DESCRIPTION
Dfd
reads D-records from the
input-file
and creates a set of field description records,
which reports the name and attributes of a field
in the input file.
Typically, output of
Dfd
is piped to
Dpr
to read the result.
By default
Dfd
writes a set of field description record
at each end of
input-file.
Every field in the
input-file
is described by a field description record.
When
-g
option is specified,
Dfd
creates field description records
for each group of D-records which has same key value.
These group by key fields are not described
by field description records.
Only the fields in the present group
are included in the field description records.
Record order of
Dfd
follows the field order of input D-records.
If the all input records have same field order
(for example "a", "b", "c"),
output record order is in that sequence
(first record for field "a",
second record for field "b", and then "c").
When field order of input records is various,
Dfd
tries to find out the "natural" sequence.
OUTPUT RECORD
Each output record has following fields in that order.
- filename:
- input file name in the form of a command argument
after globbed by the shell.
This field does not exist when the input file is the standard input.
- group by key fields
- when
-g
option is given;
fields listed in
key-field-list;
values may be altered depending on key flags.
- fieldname:
- name of the concerned field.
- min:
- minimum occurrence of the concerned field.
If this value is zero,
one or more records lack the concerned field.
- max:
- maximum occurrence of the concerned field.
If this value is greater than one,
the concerned field is repeating field.
- exists:
- value of this field consists of two numbers
separated by "/".
The first part is the number of D-records which has
the concerned field,
and the second part is total number of D-records
in the input file.
These two parts have same number if
min
value is not zero.
- minlen:
- minimum length (number of characters) of the concerned field.
- maxlen:
- maximum length (number of characters) of the concerned field.
If the
minlen
and
maxlen
have same value,
the concerned field is fixed length.
- avglen:
- average length (number of characters) of the concerned field.
- attribute:
- shows numeric/string class attributes of
the concerned field.
This field exists only when the concerned field
has data (i.e.
maxlen
is not zero).
See the following subsection.
- NAsc:
- extended attribute; shows character class of the field.
This field exists only when
-e option is given,
and there is a non ASCII character in the concerned field.
Character class depends on the operating system.
See the following subsection.
- position:
- denotes relative position of the concerned field.
Value "split" means the concerned field appears more than once
in a record and in split position.
This implies the concerned field may be used in a repeating group.
This field exists only when the concerned field is "split".
Attribute
Dfd
inspects all the values of the concerned field and
reports a numeric attribute when they are regarded as numeric.

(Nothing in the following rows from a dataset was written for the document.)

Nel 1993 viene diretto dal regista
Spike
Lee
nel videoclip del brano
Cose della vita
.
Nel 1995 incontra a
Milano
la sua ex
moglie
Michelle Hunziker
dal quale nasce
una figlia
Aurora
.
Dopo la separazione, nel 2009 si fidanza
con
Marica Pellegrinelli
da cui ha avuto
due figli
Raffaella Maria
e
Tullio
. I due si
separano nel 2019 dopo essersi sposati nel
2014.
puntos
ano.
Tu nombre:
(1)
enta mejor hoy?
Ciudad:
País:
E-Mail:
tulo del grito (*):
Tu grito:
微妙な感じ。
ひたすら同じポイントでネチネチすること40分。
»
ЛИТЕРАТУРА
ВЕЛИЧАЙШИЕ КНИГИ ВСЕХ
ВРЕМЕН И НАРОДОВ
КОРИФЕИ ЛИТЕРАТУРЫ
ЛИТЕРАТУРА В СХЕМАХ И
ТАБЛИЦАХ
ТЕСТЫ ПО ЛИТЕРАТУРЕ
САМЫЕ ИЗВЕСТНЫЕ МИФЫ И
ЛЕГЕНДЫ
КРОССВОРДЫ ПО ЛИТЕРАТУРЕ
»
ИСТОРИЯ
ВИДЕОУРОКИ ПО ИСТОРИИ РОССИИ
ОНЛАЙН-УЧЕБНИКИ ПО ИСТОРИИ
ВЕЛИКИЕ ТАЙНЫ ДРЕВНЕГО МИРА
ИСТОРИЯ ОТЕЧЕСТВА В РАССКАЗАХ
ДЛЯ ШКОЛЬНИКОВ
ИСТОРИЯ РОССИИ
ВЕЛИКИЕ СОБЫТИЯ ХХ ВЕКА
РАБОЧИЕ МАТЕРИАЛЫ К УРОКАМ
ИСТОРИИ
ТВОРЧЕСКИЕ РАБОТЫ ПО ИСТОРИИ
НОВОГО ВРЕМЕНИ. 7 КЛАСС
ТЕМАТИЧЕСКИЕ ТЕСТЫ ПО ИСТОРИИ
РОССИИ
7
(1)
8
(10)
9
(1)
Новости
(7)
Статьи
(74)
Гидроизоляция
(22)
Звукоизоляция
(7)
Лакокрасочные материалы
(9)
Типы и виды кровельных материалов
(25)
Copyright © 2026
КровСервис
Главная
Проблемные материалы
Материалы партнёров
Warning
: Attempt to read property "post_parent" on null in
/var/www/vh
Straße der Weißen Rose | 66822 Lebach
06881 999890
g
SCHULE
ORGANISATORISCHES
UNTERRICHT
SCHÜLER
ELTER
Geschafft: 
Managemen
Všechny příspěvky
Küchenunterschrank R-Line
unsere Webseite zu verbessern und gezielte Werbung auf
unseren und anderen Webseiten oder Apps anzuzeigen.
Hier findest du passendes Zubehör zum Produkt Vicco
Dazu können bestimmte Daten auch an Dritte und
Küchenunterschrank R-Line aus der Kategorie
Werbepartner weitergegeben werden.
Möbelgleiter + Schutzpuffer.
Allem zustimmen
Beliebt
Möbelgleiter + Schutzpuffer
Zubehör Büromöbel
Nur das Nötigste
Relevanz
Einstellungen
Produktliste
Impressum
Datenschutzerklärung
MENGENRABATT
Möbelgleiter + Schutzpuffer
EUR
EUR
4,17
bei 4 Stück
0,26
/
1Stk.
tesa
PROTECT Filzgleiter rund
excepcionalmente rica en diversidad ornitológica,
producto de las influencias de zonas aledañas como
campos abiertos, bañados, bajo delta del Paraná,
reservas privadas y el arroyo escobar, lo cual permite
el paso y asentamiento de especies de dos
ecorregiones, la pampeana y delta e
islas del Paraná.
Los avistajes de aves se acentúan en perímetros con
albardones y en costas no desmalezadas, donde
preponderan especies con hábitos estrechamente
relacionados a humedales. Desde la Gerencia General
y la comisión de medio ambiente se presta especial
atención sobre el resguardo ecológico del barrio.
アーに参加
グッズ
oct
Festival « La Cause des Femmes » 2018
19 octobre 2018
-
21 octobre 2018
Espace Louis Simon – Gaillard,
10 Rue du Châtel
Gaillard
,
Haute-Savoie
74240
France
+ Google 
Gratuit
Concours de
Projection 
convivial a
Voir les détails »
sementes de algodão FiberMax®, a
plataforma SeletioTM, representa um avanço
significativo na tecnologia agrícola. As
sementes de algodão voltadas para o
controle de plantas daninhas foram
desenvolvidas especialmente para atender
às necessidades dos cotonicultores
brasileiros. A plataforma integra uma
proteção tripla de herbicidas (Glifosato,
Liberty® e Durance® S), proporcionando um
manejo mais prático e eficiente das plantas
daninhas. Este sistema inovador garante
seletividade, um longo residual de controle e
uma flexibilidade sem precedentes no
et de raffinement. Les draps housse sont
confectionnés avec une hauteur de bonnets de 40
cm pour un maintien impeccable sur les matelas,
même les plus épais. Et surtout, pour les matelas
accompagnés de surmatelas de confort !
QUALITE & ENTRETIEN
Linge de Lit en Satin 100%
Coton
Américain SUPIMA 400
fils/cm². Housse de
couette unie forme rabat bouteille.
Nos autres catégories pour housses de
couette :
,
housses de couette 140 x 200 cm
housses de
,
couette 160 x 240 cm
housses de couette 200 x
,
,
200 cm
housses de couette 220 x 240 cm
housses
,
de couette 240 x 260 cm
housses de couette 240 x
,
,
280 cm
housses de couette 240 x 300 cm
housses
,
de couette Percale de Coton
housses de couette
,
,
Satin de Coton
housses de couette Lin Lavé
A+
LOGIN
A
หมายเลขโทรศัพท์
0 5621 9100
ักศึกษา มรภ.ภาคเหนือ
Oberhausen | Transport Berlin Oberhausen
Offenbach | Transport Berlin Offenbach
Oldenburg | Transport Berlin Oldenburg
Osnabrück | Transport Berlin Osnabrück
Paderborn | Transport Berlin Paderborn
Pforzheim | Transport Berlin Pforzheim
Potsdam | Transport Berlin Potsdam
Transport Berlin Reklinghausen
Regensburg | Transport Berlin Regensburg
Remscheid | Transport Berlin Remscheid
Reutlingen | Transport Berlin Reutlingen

Otherwise it reports string attribute.
Numeric values may have leading or following spaces.
See
Dintro
for the detail.
Numeric attribute is one of following:
- Int
- unsigned decimal integer.
- Int-
- signed decimal integer.
- Num
- numeric value including decimal point
or floating point notation (e.g., .3141593e01).
- Hex
- hexadecimal numeric value, i.e. form of
0x.....
String attribute has a value consists of one or more
words from next list, possibly with a sign "+".
- Asc
- means the value has ASCII characters.
- NAsc
- means the value Non ASCII characters.
- Nprt
- means the value has non printing character.
- ?
- means the value has character not defined in
the output character set.
This is not set when UTF I/O feature
is applied to the output.
Extended attribute: NAsc field
Extended attribute which shows the character class
depends on the operating system environment.
When the internal code is UCS (Windows, Linux
and UTF-8 locales under Solaris),
character block names are used as character class.
There may be one or more NAsc fields,
each of which has a character block name as its value.
Following is an example of NAsc field.
NAsc:Hiragana
NAsc:CJK Unified Ideographs
In Solaris, when using non UTF-8 locale,
no NAsc field is given.
Because, the internal code composition
is no more open to the applications.